Pièce à trois personnages, Billy raconte une mauvaise journée. Un jour où chacun semble s'être levé du mauvais pied et décide que, aujourd'hui, ça suffit: assez des cyclistes dans les tempêtes de neige, assez des deux gros BS qui ne s'occupent pas de leur petit garçon, assez de l'absurde bureaucratie du «ce n'est pas dans ma définition de tâche».

Fabien Cloutier a entrelacé les monologues de ces trois enragés dans une partition musicale qui évoque certaines pièces de Michel Tremblay ou Jean-Marc Dalpé. «J'ai écrit le texte en l'entendant, jamais en le voyant. Je ne me suis jamais demandé comment ça pourrait se faire sur scène, avoue-t-il. Je laisse le problème au metteur en scène.»

Celui qui doit résoudre le «problème», ici, c'est Sylvain Bélanger, du Théâtre du Grand Jour. C'est d'ailleurs à son invitation que Fabien Cloutier a écrit ce texte où il devait être question de l'immobilisme de la société.

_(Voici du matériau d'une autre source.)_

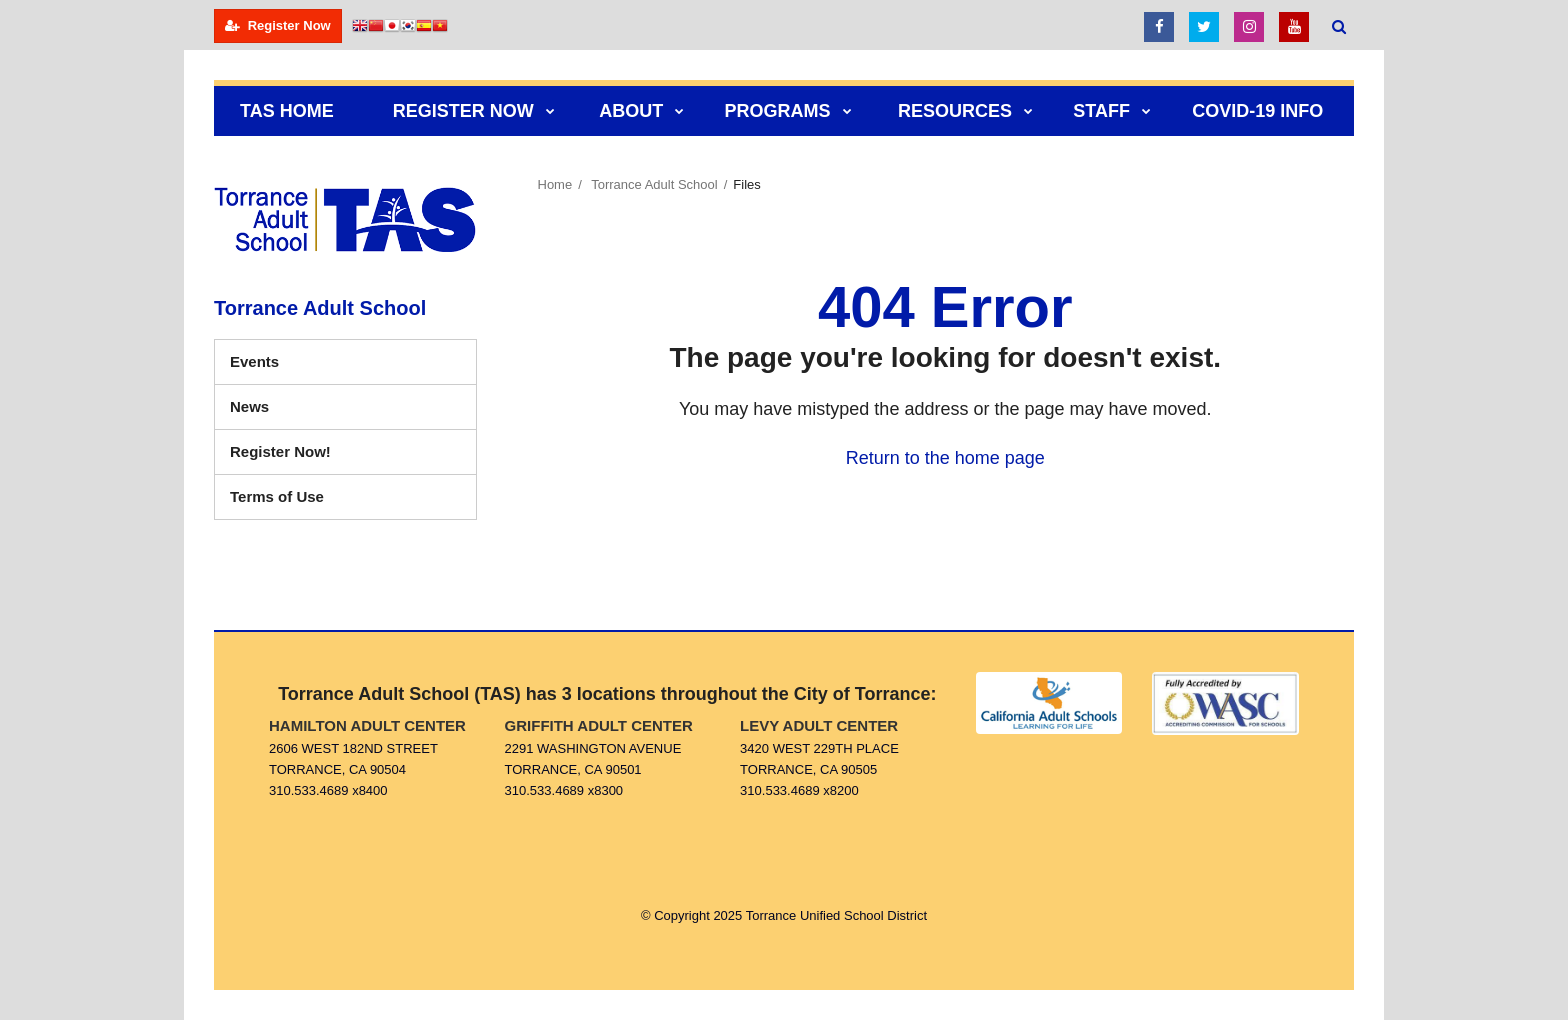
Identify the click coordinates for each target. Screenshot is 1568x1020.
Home (555, 184)
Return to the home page (945, 458)
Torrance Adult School (654, 184)
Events (254, 361)
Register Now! (310, 456)
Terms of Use (277, 496)
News (249, 406)
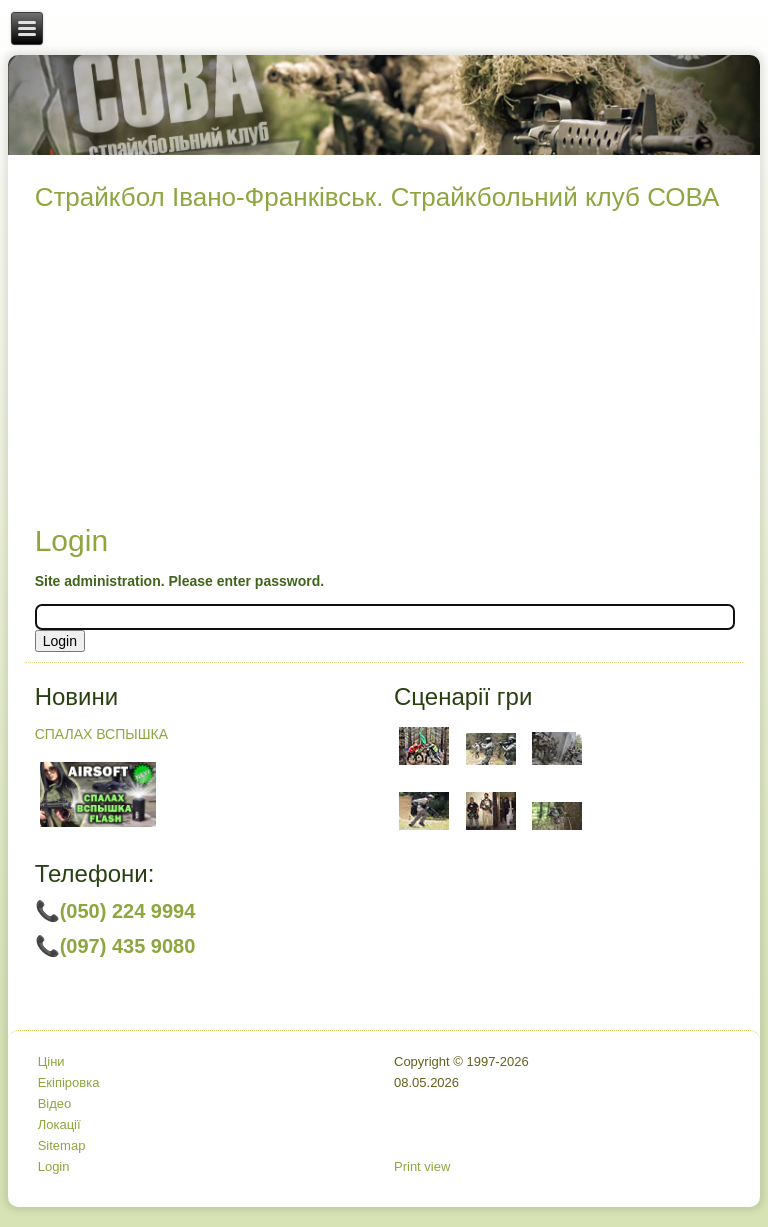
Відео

L'une des pistes explorées dans la pièce est la déresponsabilisation collective. Les trois personnages qu'elle met en scène (interprétés par Louise Bombardier, Guillaume Cyr et Catherine Larochelle) jugent qu'ils ne sont jamais à la source du problème. «Je pense que c'est l'un des problèmes de notre société: peu importe les opinions, j'ai l'impression que chacun se place au-dessus des autres comme s'il était détenteur de la vérité», expose l'auteur.

Fabien Cloutier ajoute d'emblée qu'il tente de ne pas céder à la même tentation lorsqu'il prend la plume. «J'essaie d'éviter de me servir de ma pièce pour dire ce que je pense ou ce que les gens devraient penser», dit-il. De même, il cherche à mettre dans la bouche de ses personnages ce qu'ils ont envie de dire et non ce qu'ils devraient dire. Au spectateur, le soin de les juger. Ou de s'y reconnaître.

L'urgence d'être utile

Le genre de conflit qui intéresse Fabien Cloutier se trouve dans le décalage entre la vision du monde présentée sur scène et celle du spectateur, entre idéaux et gestes faits, entre l'image qu'on a de nous-mêmes et ce en quoi on se reconnaît. Ce miroir tendu au public, c'est sa manière à lui de faire oeuvre utile. «On ne peut plus faire du théâtre qui ne sert à rien», insiste-t-il.

Pourquoi? Parce qu'il voit bien qu'il se passe «quelque chose» dans la rue depuis des semaines. «J'ai hâte de voir comment ça va finir ce printemps qu'on semble vivre. J'ai hâte de voir si on va dépasser le stade de la colère, précise-t-il, si ça va se transformer en action concrète, parce que l'engagement Facebook, je commence à en avoir plein mon casque.»

Fabien Cloutier, qui raconte avoir été «gazé et poivré» au Sommet des Amériques en 2001, trouve que le temps passé à exprimer ses opinions sur l'internet devrait plutôt être utilisé à poser des gestes concrets. «Je ne suis pas encore convaincu qu'on vit un moment charnière de notre histoire, dit-il. Tout reste encore à faire.»

Billy (Les jours de hurlement), du 30 avril au 18 mai à La Licorne.